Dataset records
┄┄┄┄┄┄┄┄┄┄┄┄┄┄┄┄┄┄┄┄

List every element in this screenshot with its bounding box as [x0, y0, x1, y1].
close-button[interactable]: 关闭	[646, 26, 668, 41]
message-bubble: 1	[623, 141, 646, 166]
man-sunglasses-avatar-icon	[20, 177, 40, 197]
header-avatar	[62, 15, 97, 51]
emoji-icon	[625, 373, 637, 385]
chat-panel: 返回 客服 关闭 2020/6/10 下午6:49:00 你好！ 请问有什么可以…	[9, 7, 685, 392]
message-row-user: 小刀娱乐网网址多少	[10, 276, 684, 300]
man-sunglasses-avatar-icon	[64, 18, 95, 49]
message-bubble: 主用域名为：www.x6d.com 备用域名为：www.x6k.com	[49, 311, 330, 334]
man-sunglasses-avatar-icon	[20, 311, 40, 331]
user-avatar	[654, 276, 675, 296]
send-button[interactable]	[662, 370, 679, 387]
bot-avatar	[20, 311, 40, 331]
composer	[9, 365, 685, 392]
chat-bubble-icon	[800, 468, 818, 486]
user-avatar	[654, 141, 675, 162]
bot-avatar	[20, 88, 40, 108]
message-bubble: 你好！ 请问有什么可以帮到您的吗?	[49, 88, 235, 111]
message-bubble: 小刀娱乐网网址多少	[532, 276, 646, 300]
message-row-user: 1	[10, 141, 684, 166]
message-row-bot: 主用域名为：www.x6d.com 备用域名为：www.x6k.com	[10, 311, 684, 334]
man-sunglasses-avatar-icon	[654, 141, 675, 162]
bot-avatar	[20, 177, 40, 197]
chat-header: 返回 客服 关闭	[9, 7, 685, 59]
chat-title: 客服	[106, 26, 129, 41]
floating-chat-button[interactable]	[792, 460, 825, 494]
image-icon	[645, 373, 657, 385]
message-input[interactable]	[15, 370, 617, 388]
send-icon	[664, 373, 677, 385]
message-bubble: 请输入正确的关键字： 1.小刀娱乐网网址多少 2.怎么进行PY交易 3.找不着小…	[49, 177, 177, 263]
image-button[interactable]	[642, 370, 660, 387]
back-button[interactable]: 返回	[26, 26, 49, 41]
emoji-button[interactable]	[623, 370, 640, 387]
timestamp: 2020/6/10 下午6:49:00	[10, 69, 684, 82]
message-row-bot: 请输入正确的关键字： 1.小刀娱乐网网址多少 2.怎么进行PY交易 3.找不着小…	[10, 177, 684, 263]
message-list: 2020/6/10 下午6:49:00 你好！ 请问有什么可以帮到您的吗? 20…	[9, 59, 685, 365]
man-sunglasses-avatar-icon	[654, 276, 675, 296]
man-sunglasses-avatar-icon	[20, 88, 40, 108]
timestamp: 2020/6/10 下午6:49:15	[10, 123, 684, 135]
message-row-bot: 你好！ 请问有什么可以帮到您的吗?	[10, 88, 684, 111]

┄┄┄┄┄┄┄┄┄┄┄┄┄┄┄┄┄┄┄┄

▶ PROBLEM DESCRIPTION: Whenever the string "主用域名为" turns up in a line of the data, copy that line.

▶ SOLUTION TO THIS TASK:
message-bubble: 主用域名为：www.x6d.com 备用域名为：www.x6k.com	[49, 311, 330, 334]
message-row-bot: 主用域名为：www.x6d.com 备用域名为：www.x6k.com	[10, 311, 684, 334]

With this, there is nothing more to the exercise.